Miscellanea blog post by Robert McMullen, September 2016: “Perceptions of Myalgic Encephalomyelitis”
A person with ME looks back at his experiences and at some prejudices that exist about people with ME in society and the medical profession.
Excerpt:
Before I was ill, I knew very little about ME. I was aware of the scepticism that surrounded it, which, combined with my ignorance, made me fairly cynical about those who “claimed” to have it. It had never occurred to me then that there might be people for whom this diagnosis – given to them – was unwelcome, despised or even denied.

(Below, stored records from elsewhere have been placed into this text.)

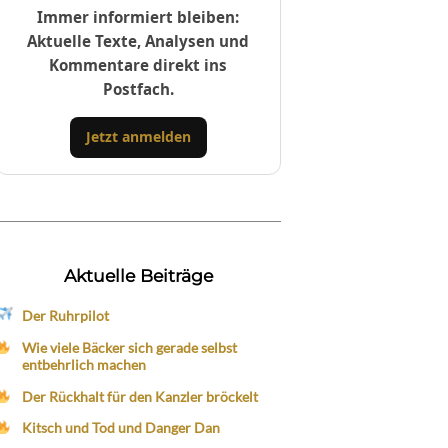
Immer informiert bleiben:
Aktuelle Texte, Analysen und
Kommentare direkt ins
Postfach.
Jetzt anmelden
Aktuelle Beiträge
Der Ruhrpilot
Wie viele Bäcker sich gerade selbst
entbehrlich machen
Der Rückhalt für den Kanzler bröckelt
Kitsch und Tod und Danger Dan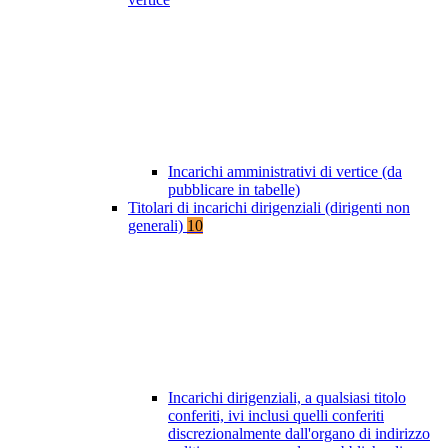
Incarichi amministrativi di vertice (da
pubblicare in tabelle)
Titolari di incarichi dirigenziali (dirigenti non
generali)
10
Incarichi dirigenziali, a qualsiasi titolo
conferiti, ivi inclusi quelli conferiti
discrezionalmente dall'organo di indirizzo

When I was first unwell, before I was diagnosed, I detected no hostility or scepticism towards me. Mostly the doctors seemed sympathetic, concerned and curious to understand what was causing my symptoms. But once I was diagnosed and presented as a patient who had been diagnosed with ME I felt as though I was treated quite differently; as though I was someone I was not. Symptoms and character traits would be attributed to me that I have never had. I read articles by doctors who had never met me, denouncing me by association, as though I had diagnosed myself in order to join some sort of deluded cult of malingering hypochondriacs.
I couldn’t believe that any signatory to the Hippocratic Oath could be so cruel or ignorant to write with such venom without very good reason. My inclination was therefore to believe that I must be different to most other people who were diagnosed with ME, and that they, not the doctors, were the cause of the hostility I encountered.
For years I desperately sought an alternative diagnosis but none was offered. A neurologist once told me to have nothing to do with any of the ME organisations because most people who say they have ME are “just depressed”. But he assured me that I had an “organic illness” and that he would “get to the bottom of it”. His words were comforting to me at the time but the succour was short lived. The only alternative diagnosis he offered was that I had some sort of post-viral syndrome, which was even less useful than being told I that I had ME. In being discharged from his care, I was given the confident assurance that I would get better. Twenty two years later I am still waiting. And if he has not retired, he may well still be offering the same confident assurances to patients like me, oblivious to the outcomes of those he discharges.